WORK ITEM
Every record below should be printed again exactly, with its pictures removed.

INFORMATION SHOWN
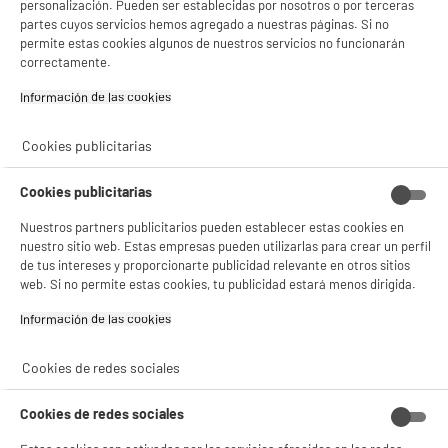
personalización. Pueden ser establecidas por nosotros o por terceras
partes cuyos servicios hemos agregado a nuestras páginas. Si no
permite estas cookies algunos de nuestros servicios no funcionarán
correctamente.
Información de las cookies‎
Cookies publicitarias
Cookies publicitarias
Nuestros partners publicitarios pueden establecer estas cookies en
nuestro sitio web. Estas empresas pueden utilizarlas para crear un perfil
de tus intereses y proporcionarte publicidad relevante en otros sitios
web. Si no permite estas cookies, tu publicidad estará menos dirigida.
Información de las cookies‎
Cookies de redes sociales
Cookies de redes sociales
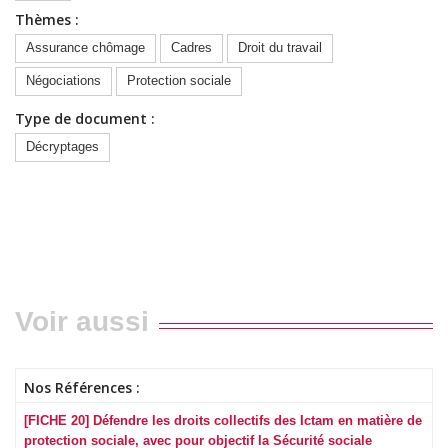
Thèmes :
Assurance chômage
Cadres
Droit du travail
Négociations
Protection sociale
Type de document :
Décryptages
Voir aussi
Nos Références :
[FICHE 20] Défendre les droits collectifs des Ictam en matière de
protection sociale, avec pour objectif la Sécurité sociale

EXERCISE ANSWER
personalización. Pueden ser establecidas por nosotros o por terceras
partes cuyos servicios hemos agregado a nuestras páginas. Si no
permite estas cookies algunos de nuestros servicios no funcionarán
correctamente.
Información de las cookies‎
Cookies publicitarias
Cookies publicitarias
Nuestros partners publicitarios pueden establecer estas cookies en
nuestro sitio web. Estas empresas pueden utilizarlas para crear un perfil
de tus intereses y proporcionarte publicidad relevante en otros sitios
web. Si no permite estas cookies, tu publicidad estará menos dirigida.
Información de las cookies‎
Cookies de redes sociales
Cookies de redes sociales
Thèmes :
Assurance chômage
Cadres
Droit du travail
Négociations
Protection sociale
Type de document :
Décryptages
Voir aussi
Nos Références :
[FICHE 20] Défendre les droits collectifs des Ictam en matière de
protection sociale, avec pour objectif la Sécurité sociale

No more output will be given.